Records for processing =>
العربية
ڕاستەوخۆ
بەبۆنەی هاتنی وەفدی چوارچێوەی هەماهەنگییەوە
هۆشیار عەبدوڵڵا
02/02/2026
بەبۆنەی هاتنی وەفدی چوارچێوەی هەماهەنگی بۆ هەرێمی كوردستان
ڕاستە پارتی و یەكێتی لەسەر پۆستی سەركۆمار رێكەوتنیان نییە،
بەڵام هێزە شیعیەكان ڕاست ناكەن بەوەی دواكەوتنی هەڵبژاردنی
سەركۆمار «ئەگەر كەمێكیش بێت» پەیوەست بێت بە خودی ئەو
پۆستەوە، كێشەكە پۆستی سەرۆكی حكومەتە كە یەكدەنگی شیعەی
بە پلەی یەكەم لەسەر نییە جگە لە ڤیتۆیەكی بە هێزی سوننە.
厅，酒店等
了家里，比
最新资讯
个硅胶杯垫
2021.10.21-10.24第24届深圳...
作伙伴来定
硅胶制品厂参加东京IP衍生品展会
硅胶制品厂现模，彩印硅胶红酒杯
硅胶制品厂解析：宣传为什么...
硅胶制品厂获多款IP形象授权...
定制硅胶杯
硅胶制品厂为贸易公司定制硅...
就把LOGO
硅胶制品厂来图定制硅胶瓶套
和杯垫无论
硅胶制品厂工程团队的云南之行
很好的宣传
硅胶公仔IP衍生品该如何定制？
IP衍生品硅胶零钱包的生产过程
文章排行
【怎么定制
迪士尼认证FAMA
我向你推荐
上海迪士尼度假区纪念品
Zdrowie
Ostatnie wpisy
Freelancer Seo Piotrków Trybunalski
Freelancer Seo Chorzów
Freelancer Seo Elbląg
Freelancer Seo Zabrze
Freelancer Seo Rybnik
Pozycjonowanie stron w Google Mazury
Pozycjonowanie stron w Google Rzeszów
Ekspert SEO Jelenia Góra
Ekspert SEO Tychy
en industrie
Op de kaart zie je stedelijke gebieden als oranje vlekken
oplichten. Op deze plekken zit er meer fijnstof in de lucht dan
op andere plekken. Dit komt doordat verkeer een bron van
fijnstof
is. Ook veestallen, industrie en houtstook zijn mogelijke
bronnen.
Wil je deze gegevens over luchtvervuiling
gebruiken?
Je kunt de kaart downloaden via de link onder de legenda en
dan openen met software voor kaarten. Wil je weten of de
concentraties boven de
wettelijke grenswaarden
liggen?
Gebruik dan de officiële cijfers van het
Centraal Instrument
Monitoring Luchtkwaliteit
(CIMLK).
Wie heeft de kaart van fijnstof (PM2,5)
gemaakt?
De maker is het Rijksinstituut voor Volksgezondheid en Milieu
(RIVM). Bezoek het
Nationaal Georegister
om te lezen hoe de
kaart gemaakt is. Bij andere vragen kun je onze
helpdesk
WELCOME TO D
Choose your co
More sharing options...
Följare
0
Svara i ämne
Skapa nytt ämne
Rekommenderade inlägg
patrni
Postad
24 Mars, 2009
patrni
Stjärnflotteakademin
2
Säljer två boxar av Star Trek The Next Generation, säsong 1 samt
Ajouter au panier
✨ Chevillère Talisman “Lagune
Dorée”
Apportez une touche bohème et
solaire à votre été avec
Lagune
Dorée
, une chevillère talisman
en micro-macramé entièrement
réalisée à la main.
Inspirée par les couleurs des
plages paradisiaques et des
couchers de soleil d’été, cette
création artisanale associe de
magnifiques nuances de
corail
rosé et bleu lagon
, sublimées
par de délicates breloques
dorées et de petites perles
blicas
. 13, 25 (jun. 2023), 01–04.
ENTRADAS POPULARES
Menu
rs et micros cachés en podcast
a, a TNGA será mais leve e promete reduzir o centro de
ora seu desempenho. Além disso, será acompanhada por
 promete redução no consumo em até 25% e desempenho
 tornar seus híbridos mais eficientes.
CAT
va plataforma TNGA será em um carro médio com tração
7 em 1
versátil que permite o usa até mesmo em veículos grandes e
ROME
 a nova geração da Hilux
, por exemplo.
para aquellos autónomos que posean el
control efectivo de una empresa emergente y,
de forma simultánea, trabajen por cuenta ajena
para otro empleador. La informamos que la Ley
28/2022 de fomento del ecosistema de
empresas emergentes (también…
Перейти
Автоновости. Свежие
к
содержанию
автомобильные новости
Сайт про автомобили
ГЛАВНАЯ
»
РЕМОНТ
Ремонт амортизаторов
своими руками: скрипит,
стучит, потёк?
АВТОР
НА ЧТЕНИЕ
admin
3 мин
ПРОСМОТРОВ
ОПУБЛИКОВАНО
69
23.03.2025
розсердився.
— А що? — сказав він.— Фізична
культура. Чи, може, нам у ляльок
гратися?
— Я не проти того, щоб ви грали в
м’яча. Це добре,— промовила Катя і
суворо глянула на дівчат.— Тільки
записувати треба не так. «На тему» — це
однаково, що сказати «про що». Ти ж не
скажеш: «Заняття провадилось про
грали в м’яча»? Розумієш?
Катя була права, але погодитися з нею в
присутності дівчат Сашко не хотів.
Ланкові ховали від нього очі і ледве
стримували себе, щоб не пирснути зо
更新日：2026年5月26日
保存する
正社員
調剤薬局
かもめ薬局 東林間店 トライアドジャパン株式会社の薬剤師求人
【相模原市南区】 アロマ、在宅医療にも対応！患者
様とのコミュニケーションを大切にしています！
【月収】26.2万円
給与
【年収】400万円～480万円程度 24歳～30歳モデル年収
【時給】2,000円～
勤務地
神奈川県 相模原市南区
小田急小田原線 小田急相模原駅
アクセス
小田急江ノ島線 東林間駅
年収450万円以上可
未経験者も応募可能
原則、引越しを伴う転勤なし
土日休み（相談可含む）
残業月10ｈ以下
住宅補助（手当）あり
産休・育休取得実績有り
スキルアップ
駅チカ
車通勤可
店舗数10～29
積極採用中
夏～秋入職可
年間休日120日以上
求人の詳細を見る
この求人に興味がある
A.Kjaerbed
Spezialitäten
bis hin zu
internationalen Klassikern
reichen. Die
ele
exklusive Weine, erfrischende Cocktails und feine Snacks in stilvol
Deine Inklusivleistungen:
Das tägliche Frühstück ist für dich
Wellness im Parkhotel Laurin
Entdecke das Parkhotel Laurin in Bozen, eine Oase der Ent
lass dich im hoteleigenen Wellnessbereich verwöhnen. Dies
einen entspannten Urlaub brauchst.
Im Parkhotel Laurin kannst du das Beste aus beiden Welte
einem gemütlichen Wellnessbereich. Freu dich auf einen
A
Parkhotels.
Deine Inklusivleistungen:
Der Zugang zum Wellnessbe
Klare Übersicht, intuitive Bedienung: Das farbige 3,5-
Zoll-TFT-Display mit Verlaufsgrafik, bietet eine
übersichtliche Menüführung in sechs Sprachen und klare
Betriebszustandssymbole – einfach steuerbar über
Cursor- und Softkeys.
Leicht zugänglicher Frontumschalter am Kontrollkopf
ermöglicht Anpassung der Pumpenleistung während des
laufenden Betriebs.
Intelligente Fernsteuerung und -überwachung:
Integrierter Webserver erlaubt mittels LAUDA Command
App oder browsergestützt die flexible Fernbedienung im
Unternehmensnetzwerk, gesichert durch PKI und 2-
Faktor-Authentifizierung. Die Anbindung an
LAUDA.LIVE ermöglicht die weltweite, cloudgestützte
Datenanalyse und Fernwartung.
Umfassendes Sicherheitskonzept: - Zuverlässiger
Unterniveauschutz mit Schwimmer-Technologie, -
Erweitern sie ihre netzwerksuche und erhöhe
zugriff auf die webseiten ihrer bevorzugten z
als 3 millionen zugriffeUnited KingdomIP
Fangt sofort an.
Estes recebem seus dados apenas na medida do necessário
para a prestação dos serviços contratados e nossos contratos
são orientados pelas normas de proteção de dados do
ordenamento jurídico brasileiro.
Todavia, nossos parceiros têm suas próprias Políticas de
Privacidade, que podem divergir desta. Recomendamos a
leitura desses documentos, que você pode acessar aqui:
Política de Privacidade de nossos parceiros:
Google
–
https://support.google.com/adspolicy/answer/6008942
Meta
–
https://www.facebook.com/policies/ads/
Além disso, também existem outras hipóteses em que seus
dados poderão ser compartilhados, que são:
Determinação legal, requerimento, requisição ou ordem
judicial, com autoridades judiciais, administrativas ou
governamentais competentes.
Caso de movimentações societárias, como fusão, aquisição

Work instructions => Your answer must be the lines above from the one containing "Der Zugang zum Wellnessbe" to the one containing "Todavia, nossos parceiros", both included, restated word for word.

Task result =>
Der Zugang zum Wellnessbe
Klare Übersicht, intuitive Bedienung: Das farbige 3,5-
Zoll-TFT-Display mit Verlaufsgrafik, bietet eine
übersichtliche Menüführung in sechs Sprachen und klare
Betriebszustandssymbole – einfach steuerbar über
Cursor- und Softkeys.
Leicht zugänglicher Frontumschalter am Kontrollkopf
ermöglicht Anpassung der Pumpenleistung während des
laufenden Betriebs.
Intelligente Fernsteuerung und -überwachung:
Integrierter Webserver erlaubt mittels LAUDA Command
App oder browsergestützt die flexible Fernbedienung im
Unternehmensnetzwerk, gesichert durch PKI und 2-
Faktor-Authentifizierung. Die Anbindung an
LAUDA.LIVE ermöglicht die weltweite, cloudgestützte
Datenanalyse und Fernwartung.
Umfassendes Sicherheitskonzept: - Zuverlässiger
Unterniveauschutz mit Schwimmer-Technologie, -
Erweitern sie ihre netzwerksuche und erhöhe
zugriff auf die webseiten ihrer bevorzugten z
als 3 millionen zugriffeUnited KingdomIP
Fangt sofort an.
Estes recebem seus dados apenas na medida do necessário
para a prestação dos serviços contratados e nossos contratos
são orientados pelas normas de proteção de dados do
ordenamento jurídico brasileiro.
Todavia, nossos parceiros têm suas próprias Políticas de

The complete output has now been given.